Mas tudo aponta para que uma crise política surja nos próximos tempos.
A quase unânime rejeição do pacote de austeridade anunciado há uma semana pelo primeiro-ministro exige uma resposta política que tem de passar por um recuo do governo. Nenhuma medida de austeridade pode ser aplicada com eficácia sem apoio social, muito menos quando o líder de um dos partidos da coligação e muitos deputados da maioria têm profundas dúvidas sobre a sua eficácia.
A entrevista de Passos Coelho à RTP saiu-lhe melhor do que a comunicação ao país, mas não vai inverter o problema por si criado. O primeiro-ministro dramatizou o discurso (péssimo sinal), recusa recuar e agarra-se às cedências que conseguiu da troika – mas não são estas que estão em causa.
Passos continua a não conseguir explicar com eficácia o que ganha o país com o aumento das contribuições da Segurança Social para os trabalhadores – essa é a causa da contestação. De nada serve argumentar que noutros países europeus essa contribuição é superior, quando o rendimento médio desses países é, também ele, muito superior ao português.
O problema desse recuo inevitável tem apenas um nome: Vítor Gaspar. O ministro das Finanças é o nó górdio da actual crise na maioria, já que as suas teorias macroeconómicas, como o financiamento da descida da TSU à custa dos trabalhadores, estão na origem da quebra de confiança entre a maioria e a sua base social de apoio.
Passos Coelho podia estar a salvo se tivesse mantido algum distanciamento de Gaspar. O ministro das Finanças seria, aliás, um sério candidato à remodelação, pois errou nas previsões orçamentais e provocou mais uma dose de austeridade pura e dura. Mas esse não parece ser um cenário exequível.

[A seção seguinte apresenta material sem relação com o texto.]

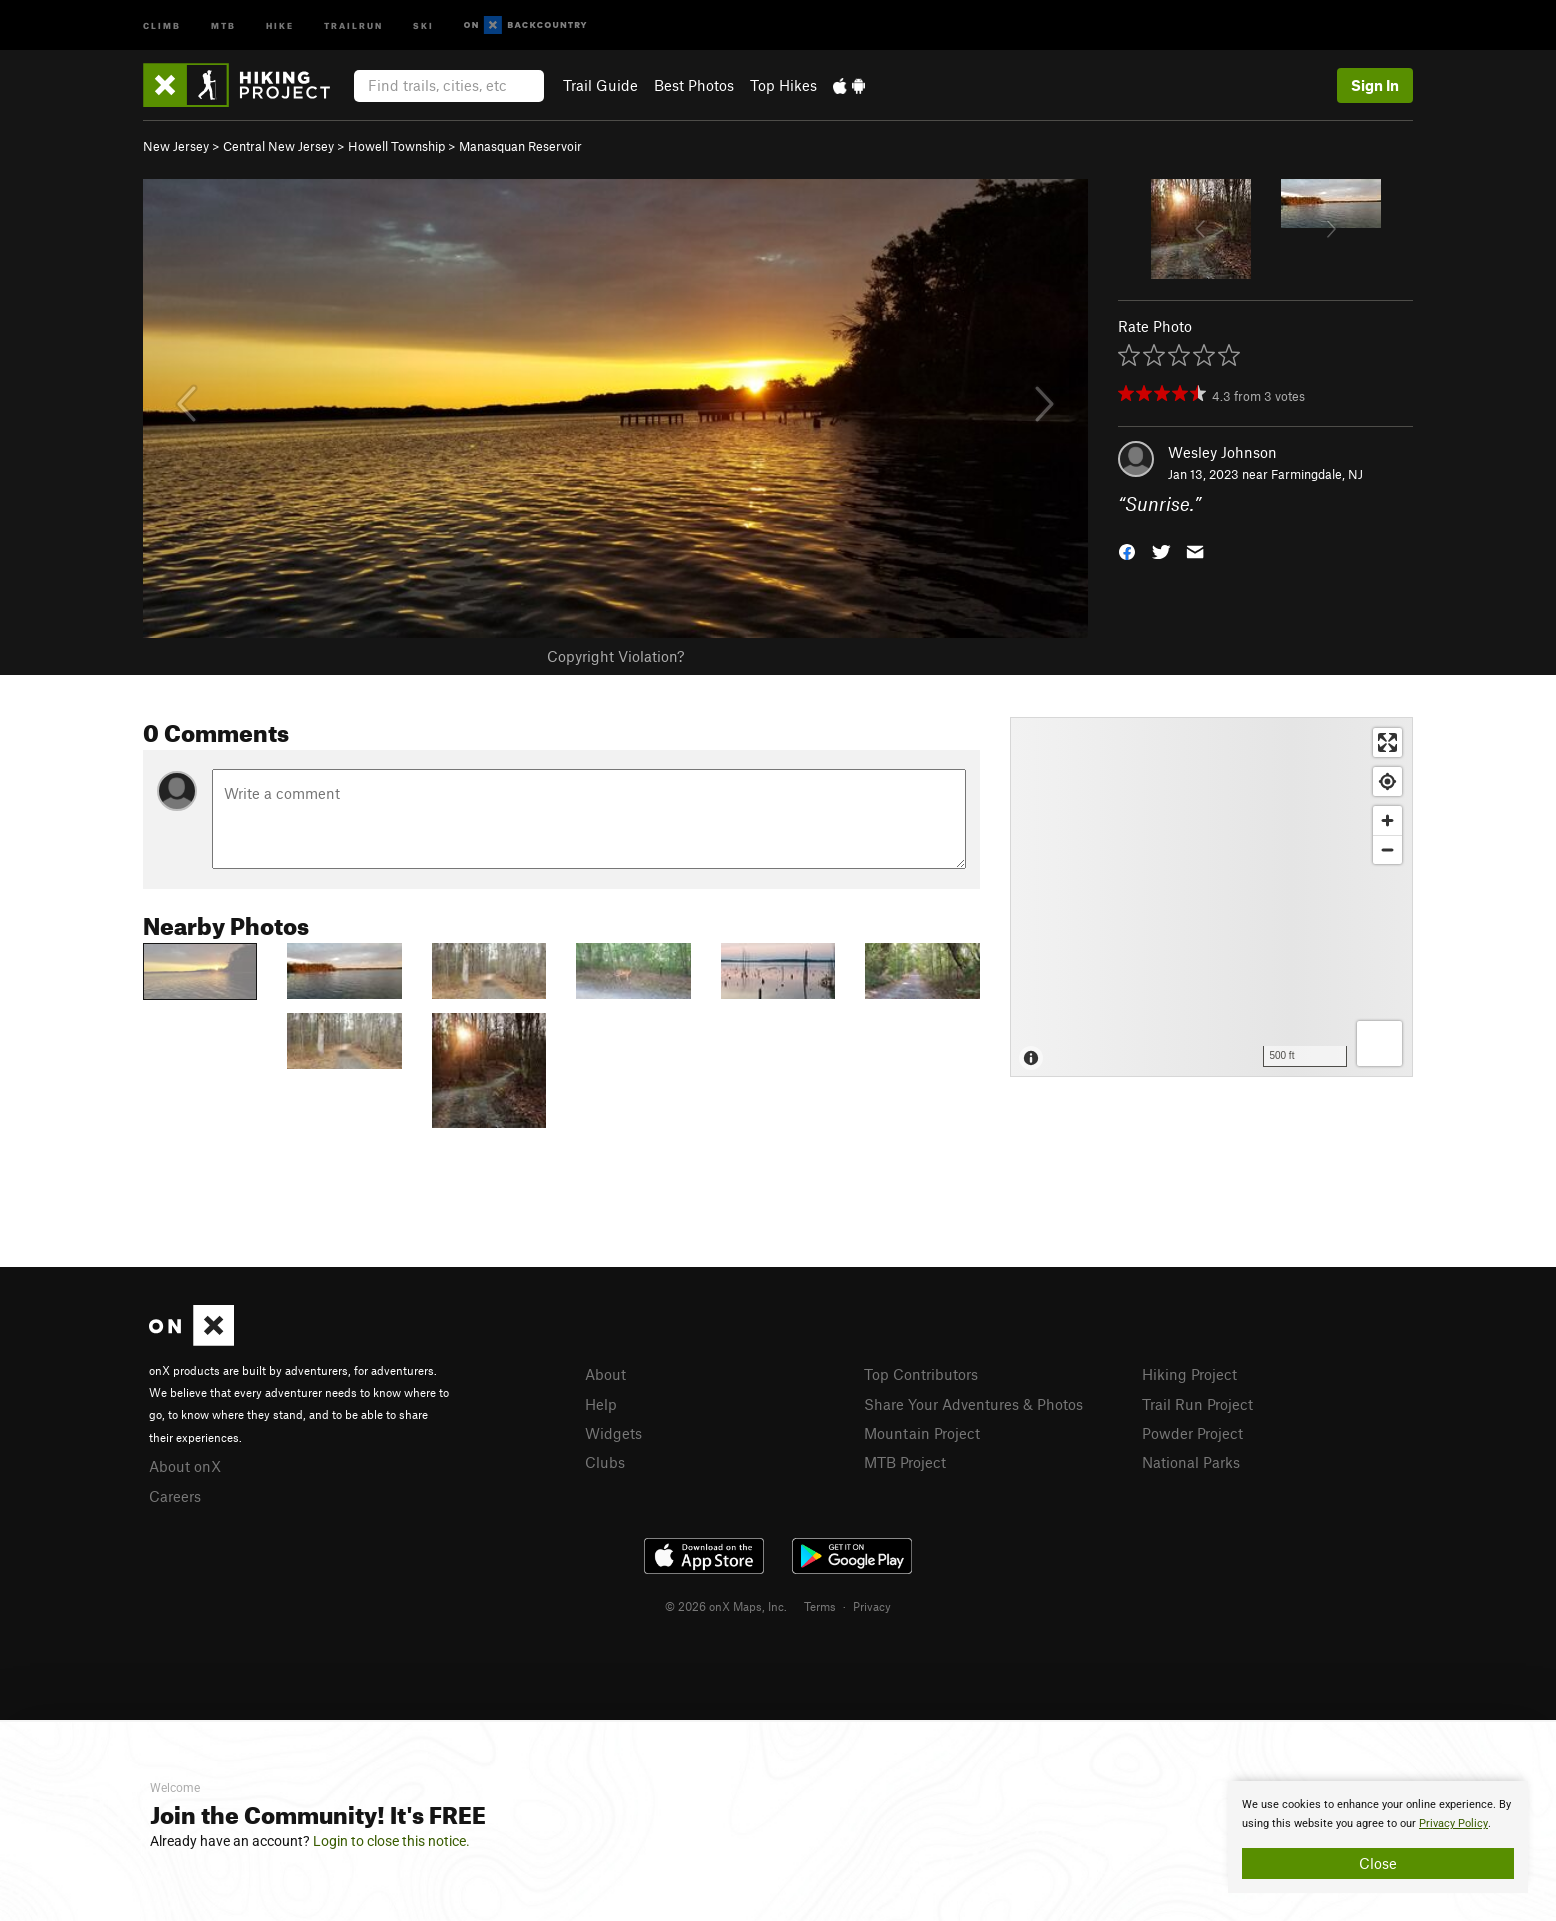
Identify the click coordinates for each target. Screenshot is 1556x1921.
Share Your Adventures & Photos (973, 1404)
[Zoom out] (1387, 849)
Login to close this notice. (391, 1841)
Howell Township (396, 146)
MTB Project (905, 1462)
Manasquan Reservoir (520, 146)
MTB (223, 24)
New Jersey (176, 146)
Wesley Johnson (1222, 452)
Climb (162, 24)
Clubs (605, 1462)
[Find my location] (1387, 781)
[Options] (1379, 1043)
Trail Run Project (1197, 1404)
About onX (185, 1466)
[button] (1127, 550)
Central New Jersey (278, 146)
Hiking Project (1189, 1374)
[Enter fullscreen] (1387, 742)
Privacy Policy (1453, 1823)
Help (601, 1404)
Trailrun (353, 24)
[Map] (1211, 897)
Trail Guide (600, 85)
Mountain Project (922, 1433)
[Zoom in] (1387, 820)
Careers (175, 1496)
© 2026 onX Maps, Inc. (726, 1606)
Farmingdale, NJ (1317, 474)
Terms (820, 1606)
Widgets (613, 1433)
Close (1378, 1863)
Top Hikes (783, 85)
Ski (423, 24)
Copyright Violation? (615, 656)
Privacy (872, 1606)
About (605, 1374)
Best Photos (694, 85)
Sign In (1375, 85)
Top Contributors (921, 1374)
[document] (1378, 1837)
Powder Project (1192, 1433)
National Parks (1191, 1462)
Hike (280, 24)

Por opção própria, o primeiro-ministro ficou refém das teorias do seu ministro das Finanças – como ontem voltou a demonstrar. Seria bom distanciar-se dele, pois a remodelação de Gaspar resolvia-lhe boa parte dos problemas, mas Passos não quer afastá-lo, sob pena de renegar um plano apresentado há menos de uma semana e de pôr ainda mais em causa a sua credibilidade.
Mas o que acontecerá se o Tribunal Constitucional rejeitar o Orçamento do Estado para 2013? O que acontecerá se as medidas de austeridade agravarem a situação económica do país, como se poderá comprovar no primeiro trimestre de 2013? Se isso se verificar, uma remodelação será demasiado tarde para responsabilizar Vítor Gaspar. Será o próprio Passos Coelho a estar em causa.
Por tudo isto, o papel de Cavaco Silva será central nos próximos meses. O Presidente da República tentará certamente reconstruir o consenso político que ontem foi extinto com o anúncio do voto do PS contra o OE para 2013. Resta saber se será necessário outro ciclo político para tal reconstrução.